Parla della Russia. E del mondo. Di Vita e di Destino. Di guerra e di lotta. Di amore e odio. Di spirito e di materia. Di storia e di escatologia. Dell’aberrazione e dell’eroismo. Del nostro presente, frutto del nostro passato. Dei grandi e dei piccoli.
Vita e Destino parla di tutto. Come Guerra e Pace. Vita e Destino è il Guerra e Pace del ‘900. È per questo che ho ripreso la recensione di GeP, perché senza il libro di Tolstoj non si comprenderebbe Grossman. Commentando il libro in PdR ho detto: prendi Guerra e Pace, togligli la speranza e hai Vita e Destino. Certo, questo in sintesi, in estrema sintesi.

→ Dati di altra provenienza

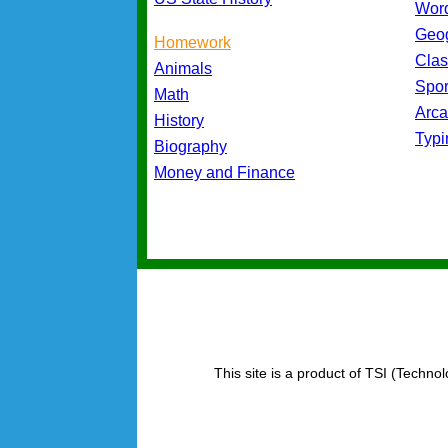
Wor
Geo
Homework
Cla
Animals
Spo
Math
Arc
History
Typ
Biography
Money and Finance
This site is a product of TSI (Technol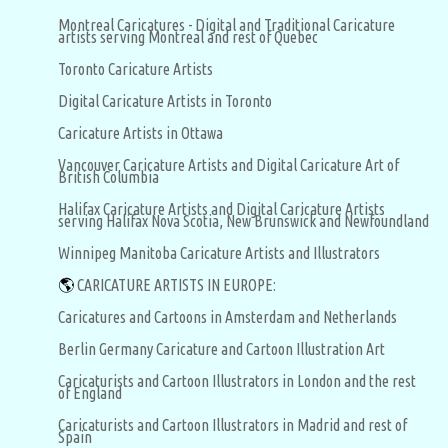
Montreal Caricatures - Digital and Traditional Caricature
artists serving Montreal and rest of Quebec
Toronto Caricature Artists
Digital Caricature Artists in Toronto
Caricature Artists in Ottawa
Vancouver Caricature Artists and Digital Caricature Art of
British Columbia
Halifax Caricature Artists and Digital Caricature Artists
serving Halifax Nova Scotia, New Brunswick and Newfoundland
Winnipeg Manitoba Caricature Artists and Illustrators
🌎
CARICATURE ARTISTS IN EUROPE:
Caricatures and Cartoons in Amsterdam and Netherlands
Berlin Germany Caricature and Cartoon Illustration Art
Caricaturists and Cartoon Illustrators in London and the rest
of England
Caricaturists and Cartoon Illustrators in Madrid and rest of
Spain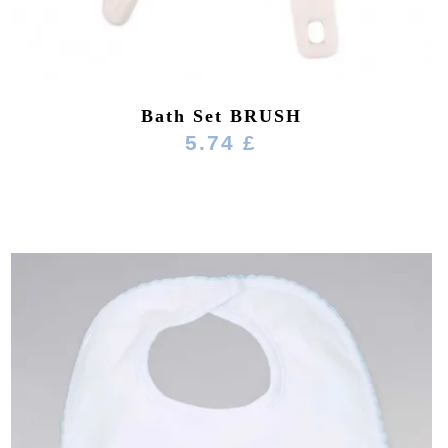
Bath Set BRUSH
5.74 £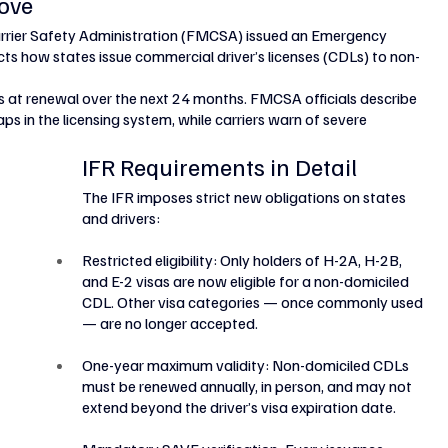
ove
rrier Safety Administration (FMCSA) issued an Emergency 
icts how states issue commercial driver’s licenses (CDLs) to non-
rs at renewal over the next 24 months. FMCSA officials describe 
ps in the licensing system, while carriers warn of severe 
IFR Requirements in Detail
The IFR imposes strict new obligations on states 
and drivers:
Restricted eligibility: Only holders of H-2A, H-2B, 
and E-2 visas are now eligible for a non-domiciled 
CDL. Other visa categories — once commonly used 
— are no longer accepted.
One-year maximum validity: Non-domiciled CDLs 
must be renewed annually, in person, and may not 
extend beyond the driver’s visa expiration date.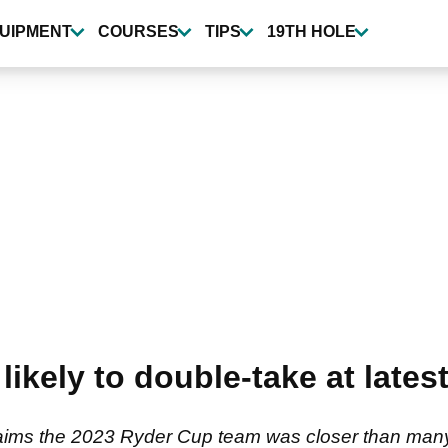
UIPMENT
COURSES
TIPS
19TH HOLE
likely to double-take at lat
ms the 2023 Ryder Cup team was closer than many we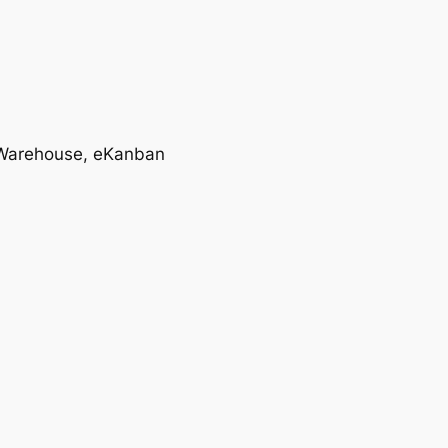
T, Warehouse, eKanban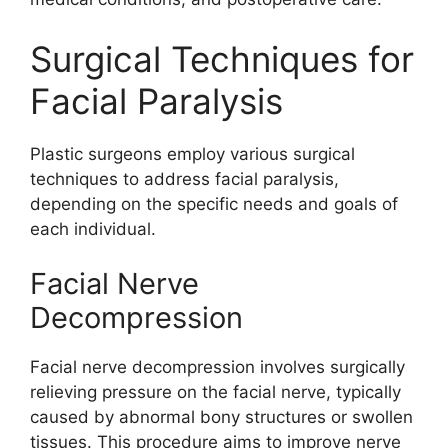
Surgical Techniques for
Facial Paralysis
Plastic surgeons employ various surgical
techniques to address facial paralysis,
depending on the specific needs and goals of
each individual.
Facial Nerve
Decompression
Facial nerve decompression involves surgically
relieving pressure on the facial nerve, typically
caused by abnormal bony structures or swollen
tissues. This procedure aims to improve nerve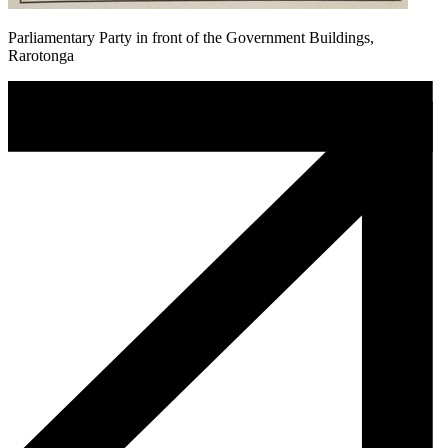
Parliamentary Party in front of the Government Buildings,
Rarotonga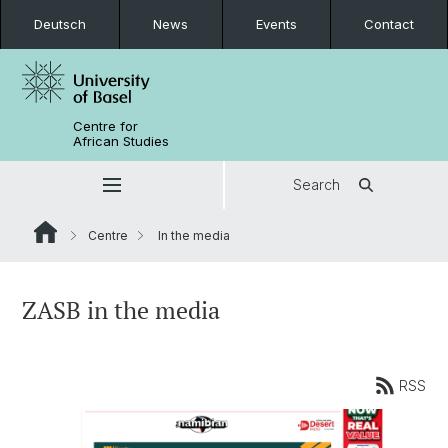
Deutsch
News
Events
Contact
Centre for
African Studies
Search
Centre
In the media
ZASB in the media
RSS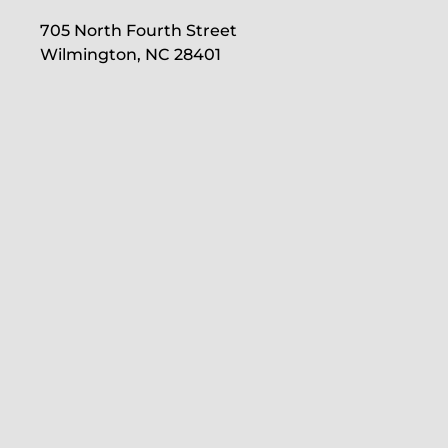
705 North Fourth Street
Wilmington, NC 28401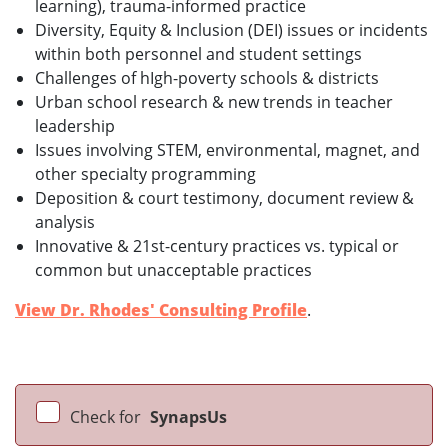
learning), trauma-informed practice
Diversity, Equity & Inclusion (DEI) issues or incidents
within both personnel and student settings
Challenges of hIgh-poverty schools & districts
Urban school research & new trends in teacher
leadership
Issues involving STEM, environmental, magnet, and
other specialty programming
Deposition & court testimony, document review &
analysis
Innovative & 21st-century practices vs. typical or
common but unacceptable practices
View Dr. Rhodes' Consulting Profile
.
Check for
SynapsUs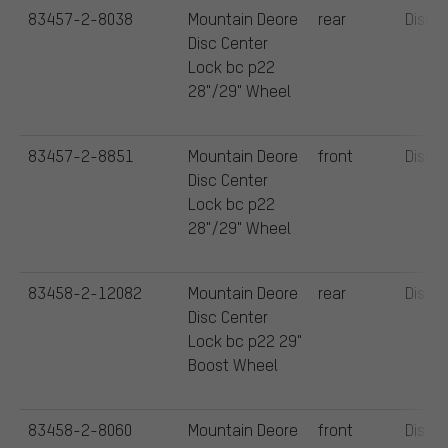
83457-2-8038
Mountain Deore
rear
Disc
Disc Center
Lock bc p22
28"/29" Wheel
83457-2-8851
Mountain Deore
front
Disc
Disc Center
Lock bc p22
28"/29" Wheel
83458-2-12082
Mountain Deore
rear
Disc
Disc Center
Lock bc p22 29"
Boost Wheel
83458-2-8060
Mountain Deore
front
Disc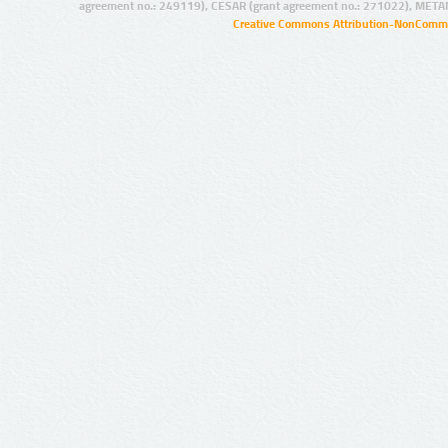
agreement no.: 249119), CESAR (grant agreement no.: 271022), META
Creative Commons Attribution-NonCommer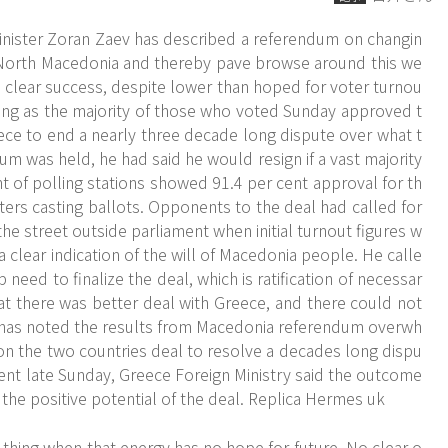
nister Zoran Zaev has described a referendum on changin
 North Macedonia and thereby pave
browse around this we
clear success, despite lower than hoped for voter turnou
gning as the majority of those who voted Sunday approved t
ece to end a nearly three decade long dispute over what t
um was held, he had said he would resign if a vast majority
t of polling stations showed 91.4 per cent approval for th
oters casting ballots. Opponents to the deal had called for
he street outside parliament when initial turnout figures w
 clear indication of the will of Macedonia people. He calle
eed to finalize the deal, which is ratification of necessar
at there was better deal with Greece, and there could not
 has noted the results from Macedonia referendum overwh
on the two countries deal to resolve a decades long dispu
nt late Sunday, Greece Foreign Ministry said the outcome
 the positive potential of the deal. Replica Hermes uk
 thing when that energy has no hope for future. No clear o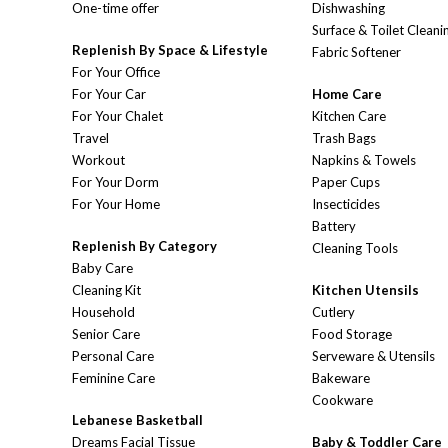
One-time offer
Dishwashing
Surface & Toilet Cleani
Replenish By Space & Lifestyle
Fabric Softener
For Your Office
For Your Car
Home Care
For Your Chalet
Kitchen Care
Travel
Trash Bags
Workout
Napkins & Towels
For Your Dorm
Paper Cups
For Your Home
Insecticides
Battery
Replenish By Category
Cleaning Tools
Baby Care
Cleaning Kit
Kitchen Utensils
Household
Cutlery
Senior Care
Food Storage
Personal Care
Serveware & Utensils
Feminine Care
Bakeware
Cookware
Lebanese Basketball
Dreams Facial Tissue
Baby & Toddler Care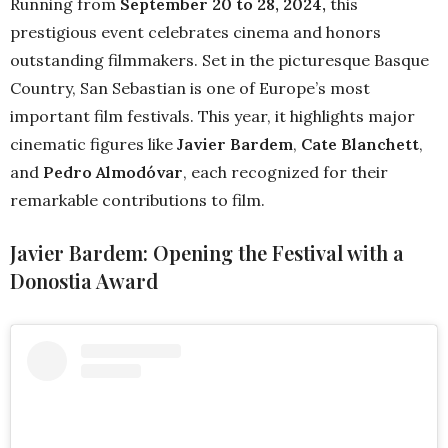
Running from
September 20 to 28, 2024,
this
prestigious event celebrates cinema and honors
outstanding filmmakers. Set in the picturesque Basque
Country, San Sebastian is one of Europe’s most
important film festivals. This year, it highlights major
cinematic figures like
Javier Bardem
,
Cate Blanchett
,
and
Pedro Almodóvar
, each recognized for their
remarkable contributions to film.
Javier Bardem: Opening the Festival with a
Donostia Award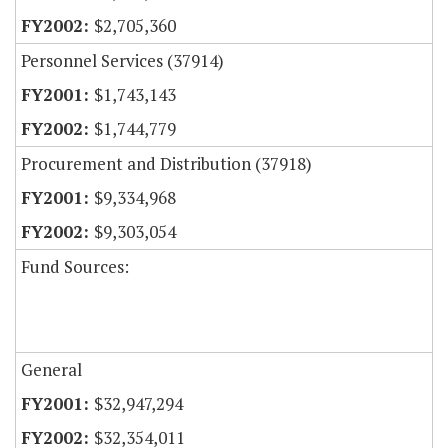
$2,705,360
Personnel Services (37914)
$1,743,143
$1,744,779
Procurement and Distribution (37918)
$9,334,968
$9,303,054
Fund Sources:
General
$32,947,294
$32,354,011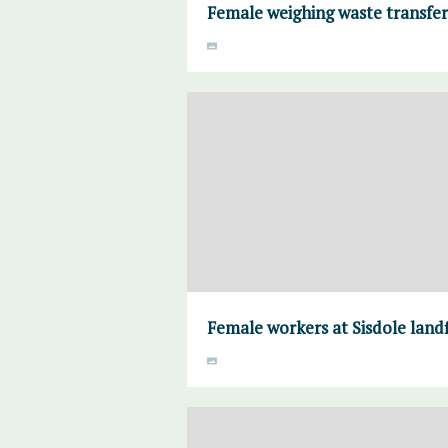
Female weighing waste transfe
Female workers at Sisdole land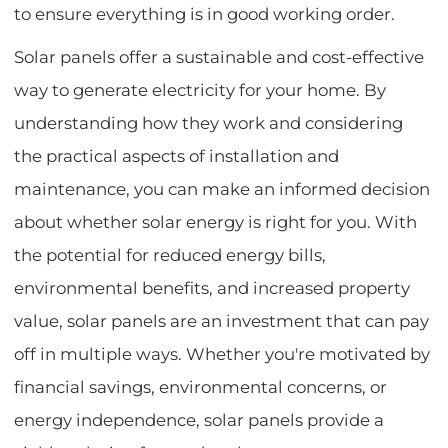
to ensure everything is in good working order.
Solar panels offer a sustainable and cost-effective
way to generate electricity for your home. By
understanding how they work and considering
the practical aspects of installation and
maintenance, you can make an informed decision
about whether solar energy is right for you. With
the potential for reduced energy bills,
environmental benefits, and increased property
value, solar panels are an investment that can pay
off in multiple ways. Whether you're motivated by
financial savings, environmental concerns, or
energy independence, solar panels provide a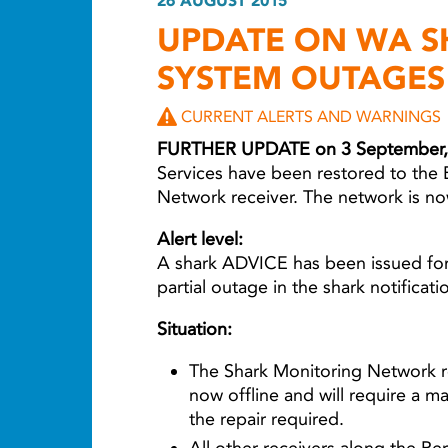
26 AUGUST 2015
UPDATE ON WA S
SYSTEM OUTAGES
CURRENT ALERTS AND WARNINGS
FURTHER UPDATE on 3 September,
Services have been restored to the 
Network receiver. The network is no
Alert level:
A shark ADVICE has been issued for
partial outage in the shark notificat
Situation:
The Shark Monitoring Network re
now offline and will require a m
the repair required.
All other receivers along the Per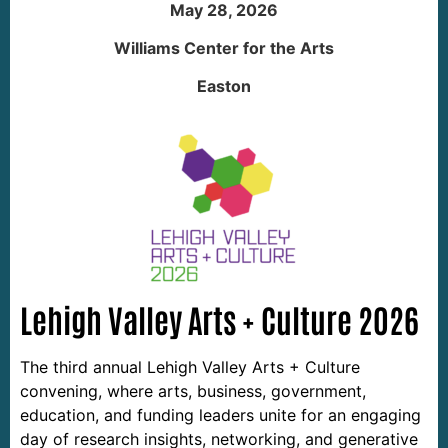
May 28, 2026
Williams Center for the Arts
Easton
Lehigh Valley Arts + Culture 2026
The third annual Lehigh Valley Arts + Culture 
convening, where arts, business, government, 
education, and funding leaders unite for an engaging 
day of research insights, networking, and generative 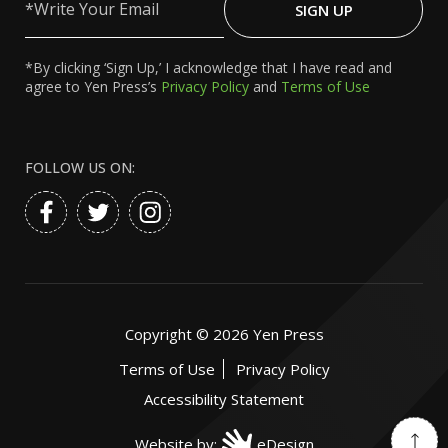
Your
SIGN UP
Email
*By clicking ‘Sign Up,’ I acknowledge that I have read and
agree to Yen Press’s
Privacy Policy
and
Terms of Use
FOLLOW US ON:
Copyright ©
2026
Yen Press
Terms of Use
Privacy Policy
Accessibility Statement
Website by:
eDesign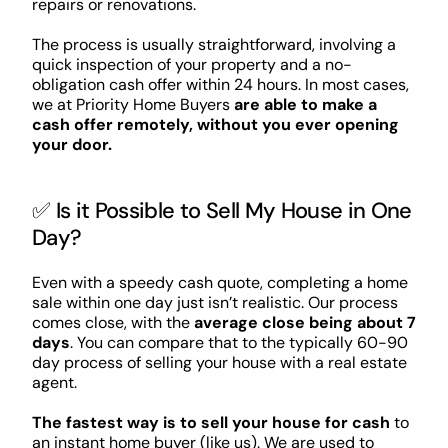
repairs or renovations.
The process is usually straightforward, involving a
quick inspection of your property and a no-
obligation cash offer within 24 hours. In most cases,
we at Priority Home Buyers
are able to make a
cash offer remotely, without you ever opening
your door.
✅ Is it Possible to Sell My House in One
Day?
Even with a speedy cash quote, completing a home
sale within one day just isn’t realistic. Our process
comes close, with the
average close being about 7
days
. You can compare that to the typically 60-90
day process of selling your house with a real estate
agent.
The fastest way is to sell your house for cash
to
an instant home buyer (like us). We are used to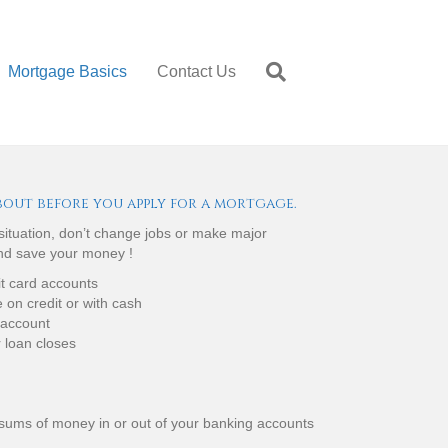
Mortgage Basics
Contact Us
bout before you apply for a mortgage.
 situation, don’t change jobs or make major
and save your money !
it card accounts
on credit or with cash
 account
r loan closes
 sums of money in or out of your banking accounts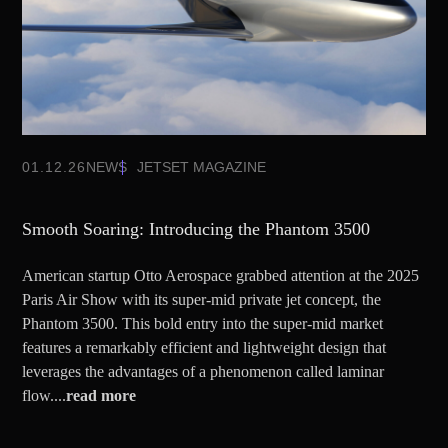
01.12.26
NEWS
JETSET MAGAZINE
Smooth Soaring: Introducing the Phantom 3500
American startup Otto Aerospace grabbed attention at the 2025
Paris Air Show with its super-mid private jet concept, the
Phantom 3500. This bold entry into the super-mid market
features a remarkably efficient and lightweight design that
leverages the advantages of a phenomenon called laminar
flow....
read more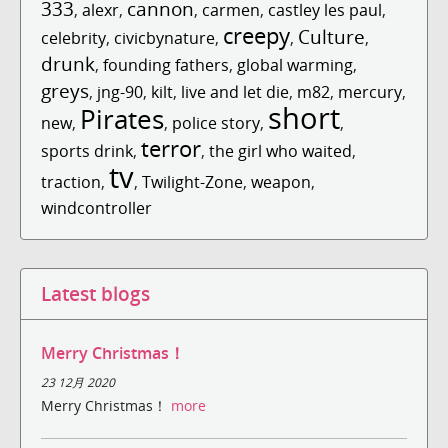
333
cannon
,
alexr
,
,
carmen
,
castley les paul
,
creepy
Culture
celebrity
,
civicbynature
,
,
,
drunk
,
founding fathers
,
global warming
,
greys
,
jng-90
,
kilt
,
live and let die
,
m82
,
mercury
,
short
Pirates
new
,
,
police story
,
,
terror
sports drink
,
,
the girl who waited
,
tv
traction
,
,
Twilight-Zone
,
weapon
,
windcontroller
Latest blogs
Merry Christmas！
23 12月 2020
Merry Christmas！
more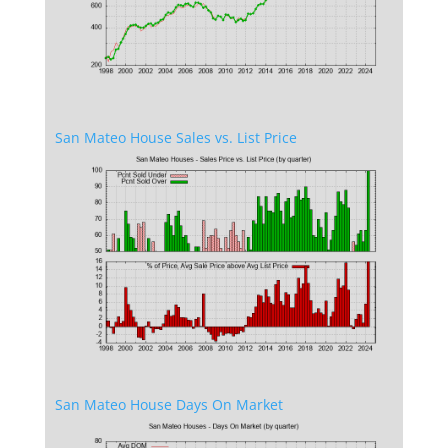
San Mateo House Sales vs. List Price
San Mateo House Days On Market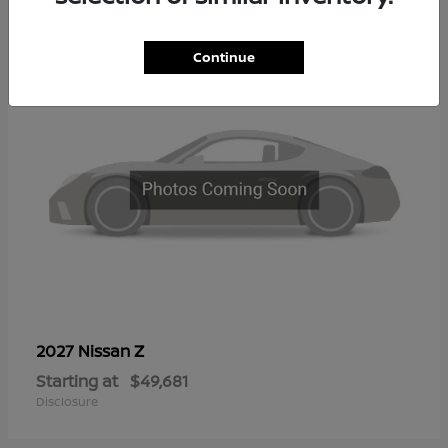
2
Continue
Z
2027 Nissan
Starting at
$49,681
Disclosure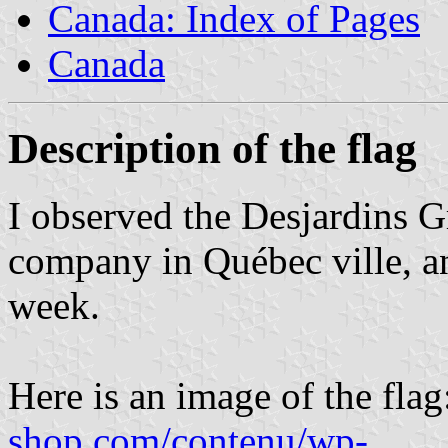
Canada: Index of Pages
Canada
Description of the flag
I observed the Desjardins Gr
company in Québec ville, an
week.
Here is an image of the fla
shop.com/contenu/wp-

Mi sono chiesta in questi mesi, da quando ho finito di leggerlo, come potessi recensire questo libro. Dove trovare le parole giuste per un tale capolavoro.
Innegabilmente è un romanzo russo, profondamente russo, non solo perché parla della Russia staliniana, ma perché rientra nella tradizione del grande romanzo russo. Quello di Tolstoj, appunto, di Dostoevskij, di Turgenev, di Lermontov e, come questi, raggiunge vette ineguagliate e ineguagliabili.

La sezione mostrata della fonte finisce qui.